In October 2017, I saw a little boy, around 12 years old, frantically looking around for someone in the park. I went down there and asked him if he was okay − he pointed out four newborn kittens huddled in the open under the biggest tree in the park. He told me that the mother cat was ill and showed me to a shrub which was hiding a panting mother cat with one baby half stuck inside of her.

Immediately, I called Jenny. She asked me to place the babies in a trap and see if we could lure mum in so that we could get them to a vet. I waited hours for mum to go inside, with no luck.
By this time, the babies needed a feed. I took them upstairs and they had their first feed. I had hand-raised a single newborn kitten once when I was 16 years old. Unfortunately, anyone who has hand-raised kittens knows the harsh reality of the situation. Without mum kittens have only a small chance of survival.

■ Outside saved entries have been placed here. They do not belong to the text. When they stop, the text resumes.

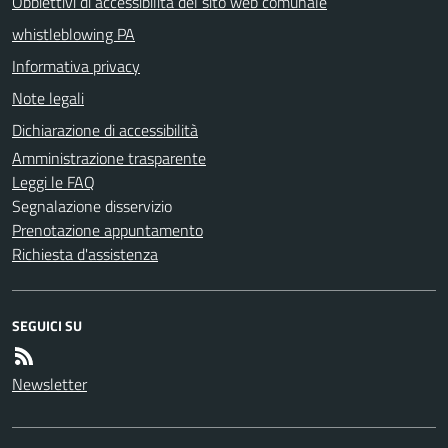
Obbiettivi di accessibilità del sito web comunale
whistleblowing PA
Informativa privacy
Note legali
Dichiarazione di accessibilità
Amministrazione trasparente
Leggi le FAQ
Segnalazione disservizio
Prenotazione appuntamento
Richiesta d'assistenza
SEGUICI SU
Newsletter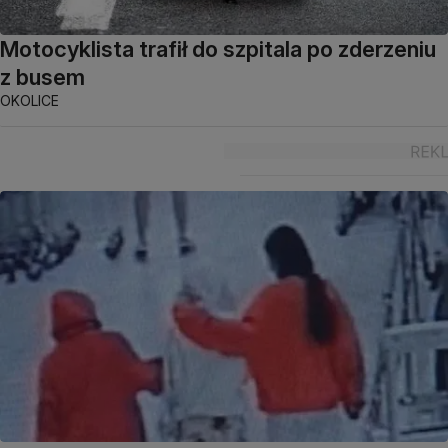
Motocyklista trafił do szpitala po zderzeniu
z busem
OKOLICE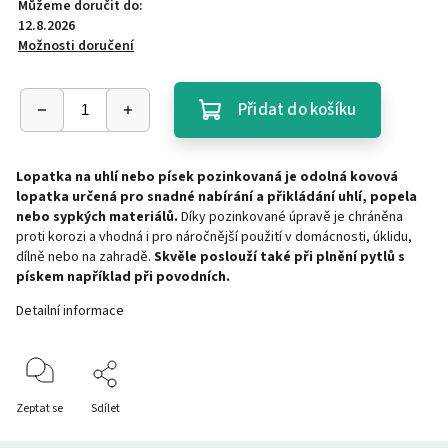
Můžeme doručit do:
12.8.2026
Možnosti doručení
Přidat do košíku
Lopatka na uhlí nebo písek pozinkovaná je odolná kovová
lopatka určená pro snadné nabírání a přikládání uhlí, popela
nebo sypkých materiálů.
Díky pozinkované úpravě je chráněna
proti korozi a vhodná i pro náročnější použití v domácnosti, úklidu,
dílně nebo na zahradě.
Skvěle poslouží také při plnění pytlů s
pískem například při povodních.
Detailní informace
Zeptat se
Sdílet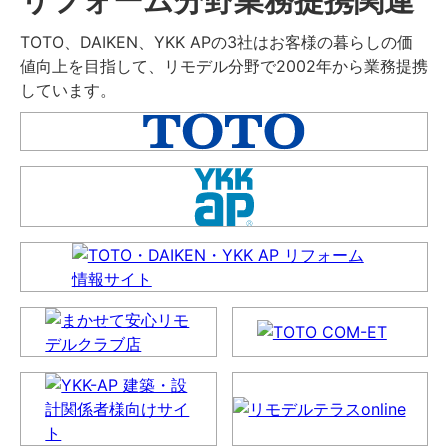
TOTO、DAIKEN、YKK APの3社はお客様の暮らしの価
値向上を目指して、リモデル分野で2002年から業務提携
しています。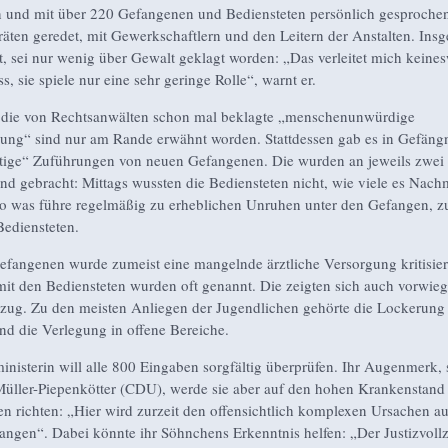
nd mit über 220 Gefangenen und Bediensteten persönlich gesprochen
räten geredet, mit Gewerkschaftlern und den Leitern der Anstalten. Insg
tzt, sei nur wenig über Gewalt geklagt worden: „Das verleitet mich keine
, sie spiele nur eine sehr geringe Rolle“, warnt er.
 die von Rechtsanwälten schon mal beklagte „menschenunwürdige
ung“ sind nur am Rande erwähnt worden. Stattdessen gab es in Gefäng
rtige“ Zuführungen von neuen Gefangenen. Die wurden an jeweils zwei
nd gebracht: Mittags wussten die Bediensteten nicht, wie viele es Nachm
o was führe regelmäßig zu erheblichen Unruhen unter den Gefangen, zu
Bediensteten.
fangenen wurde zumeist eine mangelnde ärztliche Versorgung kritisier
it den Bediensteten wurden oft genannt. Die zeigten sich auch vorwie
zug. Zu den meisten Anliegen der Jugendlichen gehörte die Lockerung
nd die Verlegung in offene Bereiche.
ministerin will alle 800 Eingaben sorgfältig überprüfen. Ihr Augenmerk, 
üller-Piepenkötter (CDU), werde sie aber auf den hohen Krankenstand
en richten: „Hier wird zurzeit den offensichtlich komplexen Ursachen a
ngen“. Dabei könnte ihr Söhnchens Erkenntnis helfen: „Der Justizvollz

We lost our first kitten within 24 hours, and the second within 72 hours. It took us three days to catch mum, who by that time was so ill that we were able to pick her up and place her in the carrier. CatRescue 901 paid for her to go to one of their vets but sadly she was too far gone to save. I still remember the horrible smell that came from the kitten stuck inside of her. I was distraught for days. Four lives gone just like that. Thankfully two of the kittens survived and were adopted out to a beautiful lady and her son. I still receive photos of them three years later.

We began TNR on the remaining colony cats immediately. This was my goal for the next year and a half. It was a slow, costly process that required so much patience. The park is surrounded by four apartment blocks, so I did a letter box drop asking for any assistance in trapping, transporting, feeding, fostering, adoption and donations for the desexing costs.

The response from the community was overwhelming. Around 10 people came together to help stop a vicious cycle of life and death on the streets. We desexed, vaccinated, microchipped and successfully adopted out between 20 to 30 friendly cats and kittens born to mums that had not yet been desexed. I adopted two beautiful cats myself from the colony, and I’m happy to say that by January 2019, all cats still in the colony had been desexed.

There are still a number of us that feed and care for the colony cats: There are eleven left. I advocate for the importance of TNR. I am so content knowing that we have saved thousands of lives simply by desexing around 50 cats. I know that there will not be any more suffering in that colony like the poor mother cat whose babies I tried to do my best for.

There are so many cat colonies where the cats need desexing. Perhaps you know about one and there is something you can do! Research TNR. Reach out to your local community and devise a plan. I guarantee all your hard work will pay off when you end a silent suffering of life and death on the streets. Thanks for reading my story.

Whilst rescue groups may be able to give you some information and possibly even lend traps, they do not have resources to TNR themselves mostly. Most volunteers in rescue groups are members of the public just like you who work full time. You need to get a group of people together who can pool resources to make a TNR project work. Rescue groups may be able to help with rescue rates for the desexing. Alley Cat Allies in USA are a great resource for TNR information.